Restore AWS RDS Snapshots using Terraform

#aws #rds #terrafom #cloud

The problem

A common use case for AWS accounts is the creation of ephemeral platforms.
Usually for development or integration environment, we want to optimize cost and therefore shutdown services when they are not needed.

In our case, this process is managed by Terraform, which for example create/destroy the platform based on a schedule of our CI/CD tool.

The database problem

But by the nature of the platform concerned by this create/destroy cycle, customers often want their database to be filled with test data that helps them run their integration/functional tests.

By chance, RDS offers a function to Snapshot the database just before deletion, and you can use it in the next platform creation iteration to restore it.

And this is where things are gonna get messy.
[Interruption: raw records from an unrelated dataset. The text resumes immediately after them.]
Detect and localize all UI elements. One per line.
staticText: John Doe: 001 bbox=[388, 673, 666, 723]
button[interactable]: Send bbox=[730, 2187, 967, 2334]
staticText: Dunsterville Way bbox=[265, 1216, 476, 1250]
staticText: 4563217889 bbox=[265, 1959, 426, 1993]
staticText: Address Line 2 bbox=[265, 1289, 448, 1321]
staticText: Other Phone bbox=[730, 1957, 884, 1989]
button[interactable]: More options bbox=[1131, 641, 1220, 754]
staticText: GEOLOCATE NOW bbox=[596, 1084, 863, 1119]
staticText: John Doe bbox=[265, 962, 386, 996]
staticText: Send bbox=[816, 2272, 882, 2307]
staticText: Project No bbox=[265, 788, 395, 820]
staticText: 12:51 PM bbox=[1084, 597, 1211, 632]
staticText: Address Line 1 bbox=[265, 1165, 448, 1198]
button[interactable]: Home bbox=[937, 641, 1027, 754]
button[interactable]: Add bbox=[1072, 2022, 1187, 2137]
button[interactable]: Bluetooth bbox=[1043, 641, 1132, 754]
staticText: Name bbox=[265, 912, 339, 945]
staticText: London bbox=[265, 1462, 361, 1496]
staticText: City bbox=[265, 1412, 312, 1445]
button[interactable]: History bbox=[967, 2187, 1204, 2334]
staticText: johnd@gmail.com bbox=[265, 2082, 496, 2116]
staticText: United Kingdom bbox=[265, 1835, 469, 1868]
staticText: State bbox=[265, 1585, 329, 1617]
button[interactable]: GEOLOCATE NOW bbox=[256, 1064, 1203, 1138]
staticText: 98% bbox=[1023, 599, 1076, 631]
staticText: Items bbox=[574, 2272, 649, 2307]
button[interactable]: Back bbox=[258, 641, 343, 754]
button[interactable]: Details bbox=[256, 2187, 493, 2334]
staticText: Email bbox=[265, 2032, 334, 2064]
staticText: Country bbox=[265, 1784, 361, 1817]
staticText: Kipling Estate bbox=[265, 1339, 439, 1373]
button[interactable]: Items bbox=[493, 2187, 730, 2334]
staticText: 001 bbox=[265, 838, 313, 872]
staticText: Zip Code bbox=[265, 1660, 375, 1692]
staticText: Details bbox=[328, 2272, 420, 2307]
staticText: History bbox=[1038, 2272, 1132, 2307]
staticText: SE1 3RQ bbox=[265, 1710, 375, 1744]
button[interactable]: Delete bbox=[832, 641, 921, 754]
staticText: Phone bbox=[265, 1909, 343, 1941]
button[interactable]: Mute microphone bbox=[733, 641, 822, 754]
The Terraform RDS resource problem

Let's check how AWS RDS resource works with Terraform.
You have two options to create an RDS instance:

Without a Snapshot

resource "aws_db_instance" "dbname" {
  allocated_storage         = 10
  identifier                = "db-instance-id"
  db_name                   = "dbname"
  engine                    = "postgres"
  engine_version            = data.aws_rds_engine_version.pg_version.version
  instance_class            = "db.t3.micro"
  username                  = "adminuser"
  password                  = random_password.admin.result
  skip_final_snapshot       = false
  final_snapshot_identifier = "${terraform.workspace}-${formatdate("YYYYMMDDhhmmss", timestamp())}"
  storage_encrypted         = true

  backup_retention_period = 5
  backup_window           = "07:00-09:00"

  maintenance_window = "Tue:05:00-Tue:07:00"

  vpc_security_group_ids = [
    aws_security_group.allow_postgres[0].id
  ]

  db_subnet_group_name = var.subnet_db_name

}

With a Snapshot

resource "aws_db_instance" "dbname" {
  identifier                = "db-instance-id"
  db_name                   = "dbname"
  instance_class            = "db.t3.micro"
  skip_final_snapshot       = false
  final_snapshot_identifier = "${terraform.workspace}-${formatdate("YYYYMMDDhhmmss", timestamp())}"
snapshot_identifier       = data.aws_db_snapshot.latest_snapshot.id
  storage_encrypted         = true

  backup_retention_period = 5
  backup_window           = "07:00-09:00"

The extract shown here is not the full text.